# [ABOUT THIS TASK]
Without the pictures, set down every record below exactly as it reads.

■ ■ ■

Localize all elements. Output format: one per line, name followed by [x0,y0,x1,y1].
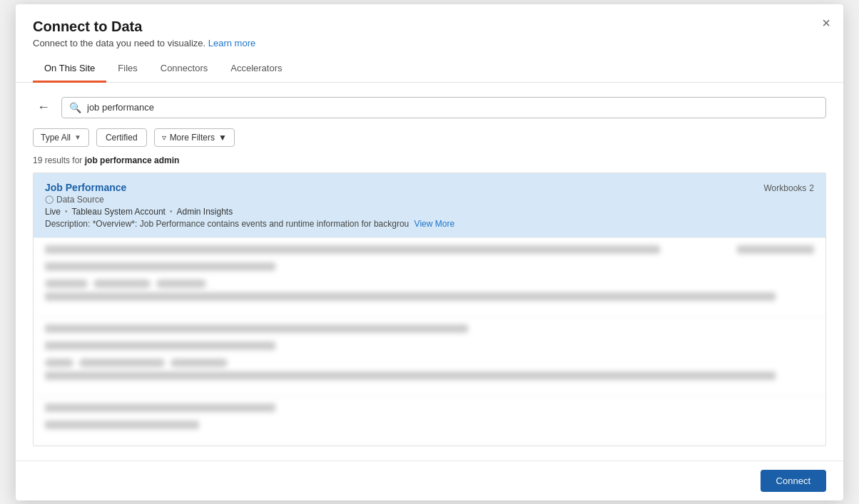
workbooks-count: Workbooks 2 [764,183,815,193]
result-live-label: Live [45,207,61,217]
type-filter-button[interactable]: Type All ▼ [33,128,89,147]
modal-footer: Connect [16,461,843,500]
result-type-label: Data Source [56,195,104,205]
result-description: Description: *Overview*: Job Performance… [45,219,814,229]
datasource-icon: ◯ [45,195,54,204]
filter-row: Type All ▼ Certified ▿ More Filters ▼ [33,128,826,147]
result-meta: Live • Tableau System Account • Admin In… [45,207,814,217]
subtitle-text: Connect to the data you need to visualiz… [33,38,208,48]
search-box: 🔍 [61,97,826,118]
workbooks-number: 2 [809,183,814,193]
results-count-text: 19 results for [33,155,82,165]
tab-connectors[interactable]: Connectors [149,57,219,83]
results-list: Job Performance ◯ Data Source Live • Tab… [33,173,826,446]
back-button[interactable]: ← [33,97,54,118]
tab-bar: On This Site Files Connectors Accelerato… [33,57,826,82]
type-filter-caret-icon: ▼ [74,133,81,141]
result-type: ◯ Data Source [45,195,814,205]
tab-files[interactable]: Files [106,57,148,83]
connect-button[interactable]: Connect [761,470,826,492]
result-item-job-performance[interactable]: Job Performance ◯ Data Source Live • Tab… [34,173,825,238]
search-row: ← 🔍 [33,97,826,118]
bullet-2: • [170,207,173,215]
search-input[interactable] [87,102,818,113]
result-owner: Tableau System Account [72,207,166,217]
funnel-icon: ▿ [162,133,166,143]
result-desc-text: Description: *Overview*: Job Performance… [45,219,409,229]
modal-title: Connect to Data [33,19,826,35]
modal-body: ← 🔍 Type All ▼ Certified ▿ More Filters … [16,83,843,461]
search-icon: 🔍 [69,102,81,113]
modal-subtitle: Connect to the data you need to visualiz… [33,38,826,48]
result-project: Admin Insights [176,207,233,217]
more-filters-label: More Filters [170,133,215,143]
results-count: 19 results for job performance admin [33,155,826,165]
close-button[interactable]: × [822,16,830,30]
tab-on-this-site[interactable]: On This Site [33,57,106,83]
results-query-bold: job performance admin [85,155,180,165]
workbooks-label: Workbooks [764,183,807,193]
result-title: Job Performance [45,182,814,193]
type-filter-label: Type All [41,133,71,143]
blurred-result-4 [34,396,825,446]
more-filters-button[interactable]: ▿ More Filters ▼ [154,128,235,147]
view-more-link[interactable]: View More [415,219,454,229]
back-arrow-icon: ← [37,100,50,115]
learn-more-link[interactable]: Learn more [208,38,255,48]
more-filters-caret-icon: ▼ [218,133,227,143]
certified-filter-button[interactable]: Certified [96,128,147,147]
connect-to-data-modal: Connect to Data Connect to the data you … [16,4,843,500]
bullet-1: • [65,207,68,215]
tab-accelerators[interactable]: Accelerators [219,57,293,83]
blurred-result-3 [34,317,825,396]
blurred-result-2 [34,238,825,317]
modal-header: Connect to Data Connect to the data you … [16,4,843,83]
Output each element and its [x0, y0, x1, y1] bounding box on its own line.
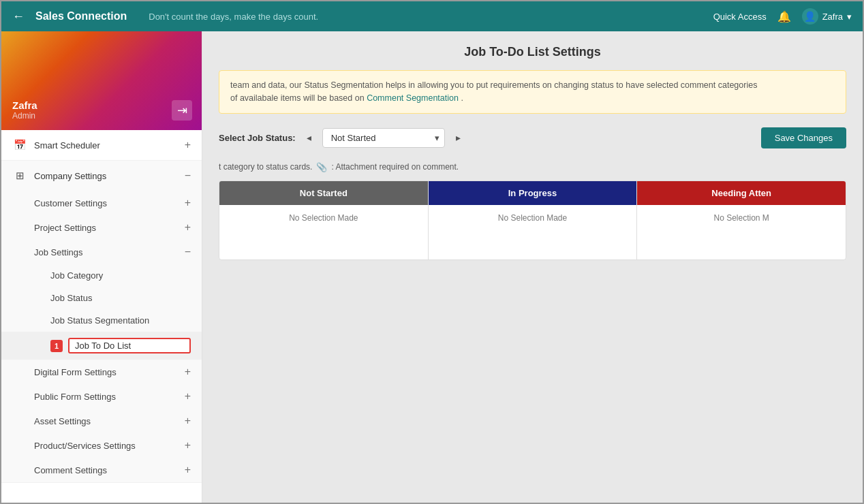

■ ■ ■

# [THE COMPLETED TASK]
Localize all elements. Output format: one per line, name followed by [x0,y0,x1,y1].
workbooks-count: Workbooks 2 [764,183,815,193]
result-live-label: Live [45,207,61,217]
type-filter-button[interactable]: Type All ▼ [33,128,89,147]
modal-footer: Connect [16,461,843,500]
result-type-label: Data Source [56,195,104,205]
result-description: Description: *Overview*: Job Performance… [45,219,814,229]
datasource-icon: ◯ [45,195,54,204]
filter-row: Type All ▼ Certified ▿ More Filters ▼ [33,128,826,147]
result-meta: Live • Tableau System Account • Admin In… [45,207,814,217]
subtitle-text: Connect to the data you need to visualiz… [33,38,208,48]
search-box: 🔍 [61,97,826,118]
workbooks-number: 2 [809,183,814,193]
results-count-text: 19 results for [33,155,82,165]
tab-connectors[interactable]: Connectors [149,57,219,83]
results-list: Job Performance ◯ Data Source Live • Tab… [33,173,826,446]
back-button[interactable]: ← [33,97,54,118]
tab-bar: On This Site Files Connectors Accelerato… [33,57,826,82]
type-filter-caret-icon: ▼ [74,133,81,141]
result-type: ◯ Data Source [45,195,814,205]
tab-files[interactable]: Files [106,57,148,83]
connect-button[interactable]: Connect [761,470,826,492]
result-item-job-performance[interactable]: Job Performance ◯ Data Source Live • Tab… [34,173,825,238]
search-row: ← 🔍 [33,97,826,118]
bullet-2: • [170,207,173,215]
search-input[interactable] [87,102,818,113]
result-owner: Tableau System Account [72,207,166,217]
funnel-icon: ▿ [162,133,166,143]
result-desc-text: Description: *Overview*: Job Performance… [45,219,409,229]
modal-title: Connect to Data [33,19,826,35]
modal-body: ← 🔍 Type All ▼ Certified ▿ More Filters … [16,83,843,461]
search-icon: 🔍 [69,102,81,113]
modal-subtitle: Connect to the data you need to visualiz… [33,38,826,48]
result-project: Admin Insights [176,207,233,217]
more-filters-label: More Filters [170,133,215,143]
results-count: 19 results for job performance admin [33,155,826,165]
close-button[interactable]: × [822,16,830,30]
tab-on-this-site[interactable]: On This Site [33,57,106,83]
results-query-bold: job performance admin [85,155,180,165]
workbooks-label: Workbooks [764,183,807,193]
result-title: Job Performance [45,182,814,193]
type-filter-label: Type All [41,133,71,143]
blurred-result-4 [34,396,825,446]
more-filters-button[interactable]: ▿ More Filters ▼ [154,128,235,147]
view-more-link[interactable]: View More [415,219,454,229]
back-arrow-icon: ← [37,100,50,115]
learn-more-link[interactable]: Learn more [208,38,255,48]
more-filters-caret-icon: ▼ [218,133,227,143]
certified-filter-button[interactable]: Certified [96,128,147,147]
connect-to-data-modal: Connect to Data Connect to the data you … [16,4,843,500]
bullet-1: • [65,207,68,215]
tab-accelerators[interactable]: Accelerators [219,57,293,83]
blurred-result-3 [34,317,825,396]
blurred-result-2 [34,238,825,317]
modal-header: Connect to Data Connect to the data you … [16,4,843,83]
Output each element and its [x0, y0, x1, y1] bounding box on its own line.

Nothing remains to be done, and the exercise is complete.